St. Columbaís Church



In the first edition of this guide Reverend Jim Roxburgh wrote:-

"This Church was built at a cost of £73,000. It was built by people who believe that God ought to have the best of which men are capable. There was therefore some first class craftsmanship put in by the main contractors. There was also some considerable sacrifice on the part of many people to help to pay for this building. Altogether compensation payments amounted to £58,000, but the people of the parish had to give some £15,000 themselves. And this was not easy. But the job of building this church was tackled wholeheartedly because of the need to create as beautiful a home as possible in which God's people could meet together.

"It's here now to be used. To be used, first for worship. Men need to have something and somebody to worship. The God who made the world of men, and who "so loved the world that He gave His only begotten Son" is the God whom men ought to worship. This Church was built in order that the people of this part of East Hull may be able to do just that.

"It is to be used too to proclaim by its furniture, by its atmosphere, and above all by the words read, services conducted and sermons preached, that Jesus Christ is the Saviour of the world, and has reconciled God and man.

"It is to be used too to provide a place where men and women can have fellowship with God and with each other.

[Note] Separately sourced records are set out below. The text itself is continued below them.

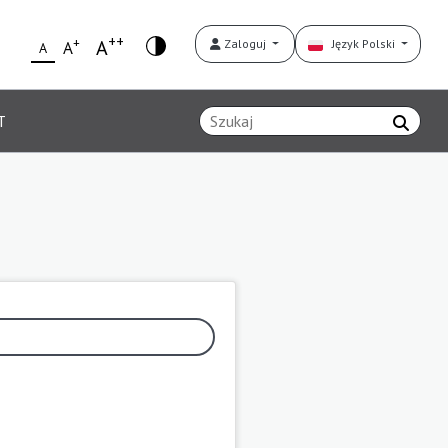
++
+
A
Zaloguj
Język Polski
A
A
T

"St. Columba's fabric has been built. But as 1 Peter 2 v 5 says "Like living stones, be yourselves built into a spiritual house, to be a holy priesthood, to offer spiritual sacrifice acceptable to God through Jesus Christ." May we all heed those words and act




General Information

The first place of worship with the designation "St. Columba" was opened in 1914, and is now the Church Hall.

In October 1926 H.R.H. The Princess Royal laid the Foundation Stone of the permanent Church. She was visiting Hull to receive purses in connection with the Hull Church Extension Appeal, and she laid the Stone by "remote control" from the Cecil Cinema. The new Church was consecrated by Archbishop William Temple in January 1929.

During an air raid in July 1943 the Church was destroyed by bombing, and services were transferred back to the Hall, where they continued to be held until 1960.

The Foundation Stone of the second permanent Church was laid by H.R.H. The Princess Royal in person on the site in October, 1958, and the new Church was consecrated by Archbishop Ramsey in September I960.

The first Church had only a temporary West End. The second Church has been completely finished. Because of the Hull Corporation's intention to widen Holderness Road, it was necessary to set the building back from its original foundations, and for this reason the sanctuary of the present Church stands where the chancel stood in the first Church. Hence, the present St. Columba's is regarded as a new Church, and so has been consecrated rather than rehallowed.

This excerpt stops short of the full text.